Despite reports that the elemental composition of organisms such as marine phytoplankton in an oceanic region do not conform to the canonical Redfield ratio, the fundamental concept of this ratio remains valid and useful. In 2014, an article was released in the Scientific Data journal, which aggregated Redfield ratios measurements from observational cruises around the world from 1970 to 2010. This article gave a large database usable to study the evolution of particular phosphorus, carbon and nitrogen across sea stations and time.

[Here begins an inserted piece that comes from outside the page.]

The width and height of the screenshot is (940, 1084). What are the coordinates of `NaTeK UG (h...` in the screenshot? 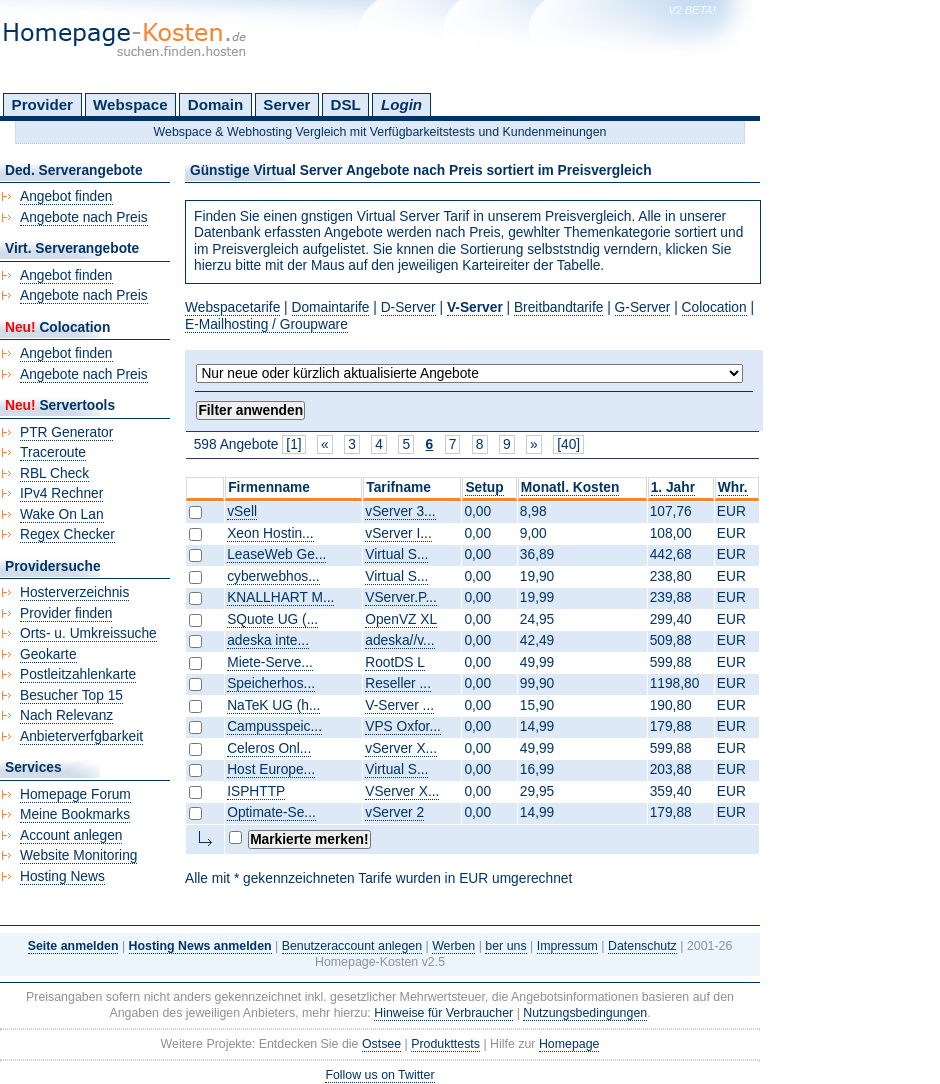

In particular, iron (Fe) was considered of great importance as early biological oceanographers hypothesized that iron may also be a limiting factor for primary production in the ocean. As a result an extended Redfield ratio was developed to include this as part of this balance. This new stoichiometric ratio states that the ratio should be 106 C:16 N:1 P:0.1-0.001 Fe. The large variation for Fe is a result of the significant obstacle of ships and scientific equipment contaminating any samples collected at sea with excess Fe.. It was this contamination that resulted in early evidence suggesting that iron concentrations were high and not a limiting factor in marine primary production.
Diatoms need, among other nutrients, silicic acid to create biogenic silica for their frustules (cell walls). As a result of this, the Redfield-Brzezinski nutrient ratio was proposed for diatoms and stated to be C:Si:N:P = 106:15:16:1.